Augoustides John G T, Szeto Wilson, Ochroch E Andrew, Cowie Doreen, Weiner Justin, Gambone Andrew J, Pinchasik Dawn, Bavaria Joseph E
Department of Anesthesiology and Critical Care, Hospital of University of Pennsylvania, Philadelphia, PA 19104-4283, USA.
J Cardiothorac Vasc Anesth. 2007 Jun;21(3):388-92. doi: 10.1053/j.jvca.2006.11.024. Epub 2007 Feb 20.
To delineate the incidence, outcome impact, and clinical predictors of atrial fibrillation (AF) after adult aortic arch repair requiring deep hypothermic circulatory arrest (AAR-DHCA) AIMS: To determine the incidence of AF after AAR-DHCA, to determine whether AF after AAR-DHCA affects mortality or stay in the intensive care unit (ICU), to determine multivariate predictors for AF after AAR-DHCA, and to determine whether aprotinin protects against AF after AAR-DHCA.
Retrospective and observational.
Single large university hospital.
All adults undergoing AAR-DHCA in 2000 and 2001.
The cohort size was 144. Antifibrinolytic exposure was 100%, aprotinin 66% and aminocaproic acid 34%. The incidence of AF was 34.0%. AF was not significantly associated with increased mortality or prolonged ICU stay. Advanced age was a multivariate risk factor for AF. Lower temperature nadir during DHCA was protective against postoperative AF. Aprotinin had no demonstrable effect on AF after AAR-DHCA.

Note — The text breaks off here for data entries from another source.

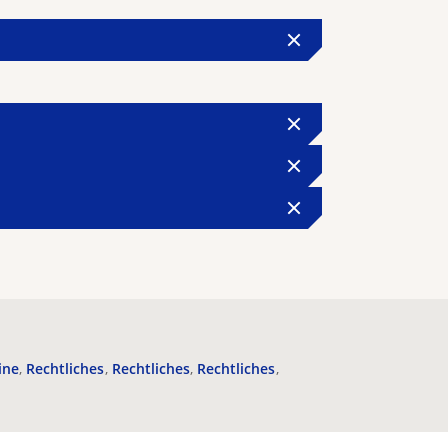
ine
Rechtliches
Rechtliches
Rechtliches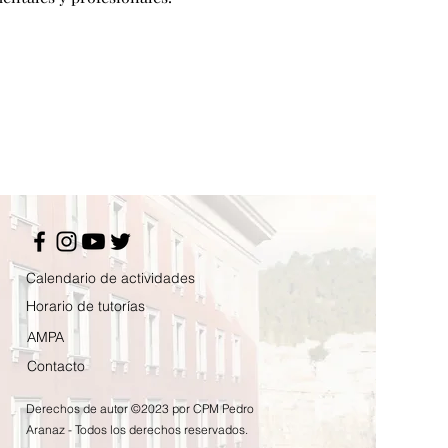
Calendario de actividades
Horario de tutorías
AMPA
Contacto
Derechos de autor ©2023 por CPM Pedro
Aranaz - Todos los derechos reservados.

AF after AAR-DHCA is common but does not independently increase mortality or ICU stay. The risk of AF after AAR-DHCA increases with age but decreases with the degree of hypothermia during DHCA. Aprotinin does not appear to affect the risk of AF after AAR-DHCA.
明确需要深低温停循环的成人主动脉弓修复术(AAR - DHCA)后房颤(AF)的发生率、对预后的影响及临床预测因素。
确定AAR - DHCA后AF的发生率,确定AAR - DHCA后AF是否影响死亡率或在重症监护病房(ICU)的住院时间,确定AAR - DHCA后AF的多变量预测因素,以及确定抑肽酶是否能预防AAR - DHCA后AF的发生。
回顾性观察研究。
大型单中心大学医院。
2000年和2001年所有接受AAR - DHCA的成人。
队列规模为144例。抗纤溶药物的使用比例为100%,其中抑肽酶66%,氨基己酸34%。AF的发生率为34.0%。AF与死亡率增加或ICU住院时间延长无显著相关性。高龄是AF的多变量风险因素。DHCA期间最低体温较低可预防术后AF。抑肽酶对AAR - DHCA后AF无明显影响。
AAR - DHCA后AF很常见,但不会独立增加死亡率或ICU住院时间。AAR - DHCA后AF的风险随年龄增加而增加,但随DHCA期间低温程度的增加而降低。抑肽酶似乎不影响AAR - DHCA后AF的风险。